While the exact origin is unknown, the New Years Pretzel is fondly remembered by countless residents of Sandusky.


Doug said...

I have the original Fuhr family recipe. My grandma Crawford was Ida von Fuhr and her parents had an interest in a Bakery in Sandusky and brought the recipe over from Germany/ Anyone who wats it me at
Doug Crawford

Anonymous said...


Doug said...

I have more than a dozen different recipes, and don't recall any with "no yeast" . I host a group on facebook about new years pretzel. simply send me a friend request and mention new years pretzel, i will add you to the group. or email me and i will send you an assortment of recipes! Happy New Year!

Anonymous said...

Doug, I'd love to have the recipe! My husband is born and raised in Sandusky and he talks about the pretzel from time to time especially this time of year. Please share the recipe so I can make it for him, if you don't mind. My email is
Thanks, Doug.

Linda Kelley said...

did anyone put a foil wrapped dime in the loaf? the person who got it was supposed to have good luck for the year!

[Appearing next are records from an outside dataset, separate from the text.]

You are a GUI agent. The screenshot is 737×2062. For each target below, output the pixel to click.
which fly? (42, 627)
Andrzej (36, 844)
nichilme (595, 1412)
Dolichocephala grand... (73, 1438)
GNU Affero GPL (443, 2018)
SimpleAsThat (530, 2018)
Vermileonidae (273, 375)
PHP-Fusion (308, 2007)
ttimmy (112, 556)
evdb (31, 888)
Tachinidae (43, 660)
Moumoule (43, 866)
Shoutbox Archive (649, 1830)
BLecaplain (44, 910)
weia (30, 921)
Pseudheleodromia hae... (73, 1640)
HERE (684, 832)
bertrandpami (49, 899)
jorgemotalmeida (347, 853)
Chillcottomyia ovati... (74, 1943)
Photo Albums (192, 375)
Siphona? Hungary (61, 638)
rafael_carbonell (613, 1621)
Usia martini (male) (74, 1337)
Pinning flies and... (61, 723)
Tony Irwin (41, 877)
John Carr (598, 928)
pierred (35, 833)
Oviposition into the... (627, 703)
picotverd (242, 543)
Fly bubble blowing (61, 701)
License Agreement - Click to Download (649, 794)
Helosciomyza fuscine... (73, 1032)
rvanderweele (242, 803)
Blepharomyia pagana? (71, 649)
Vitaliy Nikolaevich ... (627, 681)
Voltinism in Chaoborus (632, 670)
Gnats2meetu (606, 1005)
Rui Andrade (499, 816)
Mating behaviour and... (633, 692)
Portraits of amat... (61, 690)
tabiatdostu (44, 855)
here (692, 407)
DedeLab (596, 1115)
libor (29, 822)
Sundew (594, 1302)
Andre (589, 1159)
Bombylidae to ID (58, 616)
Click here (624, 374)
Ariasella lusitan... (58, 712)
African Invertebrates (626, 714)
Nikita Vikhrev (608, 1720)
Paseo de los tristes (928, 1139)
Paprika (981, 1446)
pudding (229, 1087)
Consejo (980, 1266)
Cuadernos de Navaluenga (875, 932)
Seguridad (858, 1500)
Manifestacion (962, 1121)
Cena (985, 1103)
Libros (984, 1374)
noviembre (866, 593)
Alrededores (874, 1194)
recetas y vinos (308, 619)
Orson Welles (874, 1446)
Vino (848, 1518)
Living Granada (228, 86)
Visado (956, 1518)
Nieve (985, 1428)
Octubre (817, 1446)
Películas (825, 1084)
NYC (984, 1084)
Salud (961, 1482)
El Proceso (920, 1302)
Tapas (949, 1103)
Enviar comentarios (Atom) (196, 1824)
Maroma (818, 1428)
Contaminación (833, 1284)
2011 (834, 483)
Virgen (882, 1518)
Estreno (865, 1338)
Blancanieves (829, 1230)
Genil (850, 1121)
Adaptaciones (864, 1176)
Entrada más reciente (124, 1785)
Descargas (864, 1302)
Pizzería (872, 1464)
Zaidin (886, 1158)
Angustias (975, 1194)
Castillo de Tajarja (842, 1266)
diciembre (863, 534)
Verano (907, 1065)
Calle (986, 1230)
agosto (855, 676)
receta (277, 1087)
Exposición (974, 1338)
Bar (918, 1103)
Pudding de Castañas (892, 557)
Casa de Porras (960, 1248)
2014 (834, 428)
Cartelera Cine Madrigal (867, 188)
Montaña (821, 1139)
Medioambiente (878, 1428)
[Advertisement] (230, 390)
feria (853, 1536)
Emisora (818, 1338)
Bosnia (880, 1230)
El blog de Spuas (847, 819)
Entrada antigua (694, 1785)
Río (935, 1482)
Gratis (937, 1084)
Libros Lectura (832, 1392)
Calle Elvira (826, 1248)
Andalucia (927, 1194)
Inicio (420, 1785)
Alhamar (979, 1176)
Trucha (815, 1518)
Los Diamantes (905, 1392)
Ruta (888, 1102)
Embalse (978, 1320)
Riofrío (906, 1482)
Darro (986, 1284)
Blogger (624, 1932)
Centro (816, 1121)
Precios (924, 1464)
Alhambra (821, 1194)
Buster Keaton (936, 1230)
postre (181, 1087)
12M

Lynd MacDonald Loomis said...

Angi, I think the time stamp is wrong on your computer. It's not October, 2010!!! LMAO My time is off too, & I can't seem to change it. Happy New Year Sis!

Barbara Hartenfeld said...

I found a recipe in an old German cookbook in San Diego 40 years ago and have been making it since then. I "tweeked" it a lot until my dad finally said, "Yep! You got it now honey!"